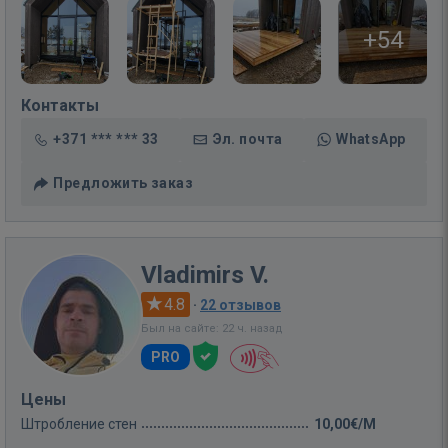
+54
Контакты
+371 *** *** 33
Эл. почта
WhatsApp
Предложить заказ
Vladimirs V.
4.8
·
22 отзывов
Был на сайте: 22 ч. назад
PRO
Цены
Штробление стен
10,00€/M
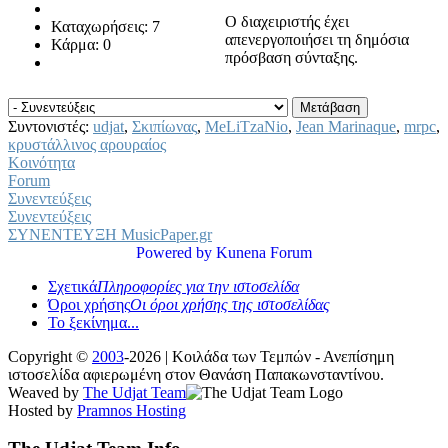
Ο διαχειριστής έχει
Καταχωρήσεις: 7
απενεργοποιήσει τη δημόσια
Κάρμα: 0
πρόσβαση σύνταξης.
Συντονιστές:
udjat
,
Σκιπίωνας
,
MeLiTzaNio
,
Jean Marinaque
,
mrpc
,
κρυστάλλινος αρουραίος
Κοινότητα
Forum
Συνεντεύξεις
Συνεντεύξεις
ΣΥΝΕΝΤΕΥΞΗ MusicPaper.gr
Powered by
Kunena Forum
Σχετικά
Πληροφορίες για την ιστοσελίδα
Όροι χρήσης
Οι όροι χρήσης της ιστοσελίδας
Το ξεκίνημα...
Copyright ©
2003
-2026 | Κοιλάδα των Τεμπών - Ανεπίσημη
ιστοσελίδα αφιερωμένη στον Θανάση Παπακωνσταντίνου.
Weaved by
The Udjat Team
Hosted by
Pramnos Hosting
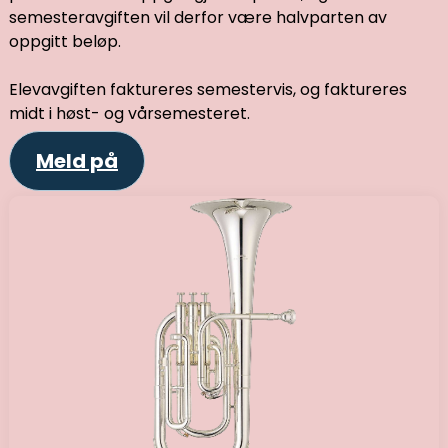
semesteravgiften vil derfor være halvparten av
oppgitt beløp.
Elevavgiften faktureres semestervis, og faktureres
midt i høst- og vårsemesteret.
Meld på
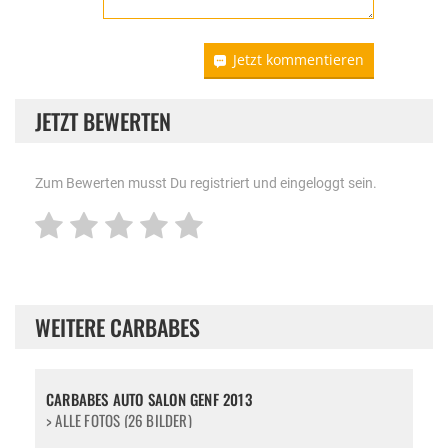
Jetzt kommentieren
JETZT BEWERTEN
Zum Bewerten musst Du registriert und eingeloggt sein.
WEITERE CARBABES
CARBABES AUTO SALON GENF 2013
> ALLE FOTOS (26 BILDER)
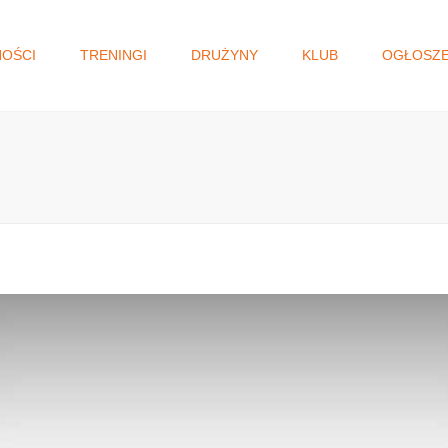
NOŚCI
TRENINGI
DRUŻYNY
KLUB
OGŁOSZE
I DRUŻYNA
WŁADZE KLUBU
GŁOSOWANIE N
MAŁOPOLSKI BU
JUNIORKI/KADETKI
HISTORIA
OBYWATELSKI.
MŁODZICZKI I
STATUT
MŁODZICZKI
REGULAMIN
MINISIATKÓWKA
STANDARD OCHRONY
MAŁOLETNICH
AKADEMIA SIATKÓWKI
KLAUZULA RODO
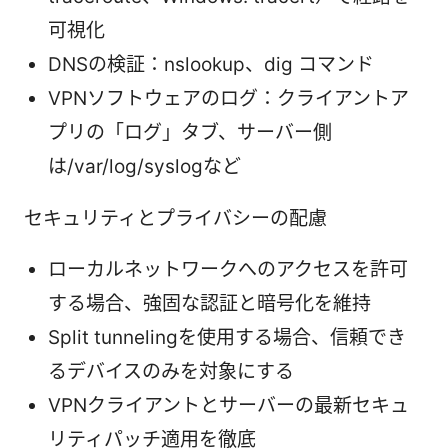
可視化
DNSの検証：nslookup、dig コマンド
VPNソフトウェアのログ：クライアントア
プリの「ログ」タブ、サーバー側
は/var/log/syslogなど
セキュリティとプライバシーの配慮
ローカルネットワークへのアクセスを許可
する場合、強固な認証と暗号化を維持
Split tunnelingを使用する場合、信頼でき
るデバイスのみを対象にする
VPNクライアントとサーバーの最新セキュ
リティパッチ適用を徹底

What is being asked
For the entries shown above, give the number of lines that include the word "CARBABES", without any other text.

Task response
2